Через минуту она уже суетилась около печи, наливая в деревянную чашку постных щей, на которых гулял серый туман, точно на болоте в утренний час. В окно начали заглядывать соседки, полезли в избу. Одна несет пирога с луком, другая ватрушку вытаскивает из-под фартука. А солдаты едят да только изредка носами подшмыгивают. Женщины, подперев щеки, изъеденные морщинами, смотрят, шушукаясь между собой: «Вот, наверное, и наши сыночки так же где-нибудь побираются...»
Наевшись щей, солдаты торопятся уходить. Женщины суют им куски хлеба в карманы. Белокурая девушка-соседка притащила горсть махорки.
— У дедушки стащила, — улыбнулась она, высыпая Чилиму в кисет.

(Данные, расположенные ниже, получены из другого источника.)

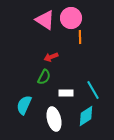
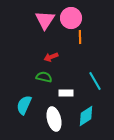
pink triangle: rotated 30 degrees clockwise
green semicircle: rotated 105 degrees counterclockwise
cyan line: moved 2 px right, 9 px up
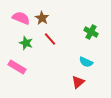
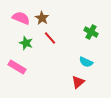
red line: moved 1 px up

Поблагодарили солдаты, распрощались и, весело балагуря, направились в Саранск. Вдруг из-за поворота насыпи появились две фигуры. Артиллерийский полковник и дама с размалеванными до тошноты губами.
— Влипли, Васька!
— Молчи! — прошипел Чилим. Сворачивать было поздно да и некуда: с обеих сторон косогор. Поравнявшись, солдаты взяли под козырек.
— Стой! — скомандовал полковник, махнув рукой, точно закрыл семафор.
Щелкнули каблуки, и Чилим с Ефимом замерли, пожирая глазами начальство.
— Куда идете?
Женщина поспешно отцепила руку и, как баржа, поплыла дальше.
Полковник, шевеля тараканьими усами, рявкнул:
— Куда, спрашиваю, идете?
— На родину, побывать, вашскородие!
— Увольнительные?
— Никак нет, мы по пути!
— Кругом! Марш в свою часть! — скомандовал полковник.
А сам, пыхтя и отдуваясь, поспешил вдогонку за своей спутницей.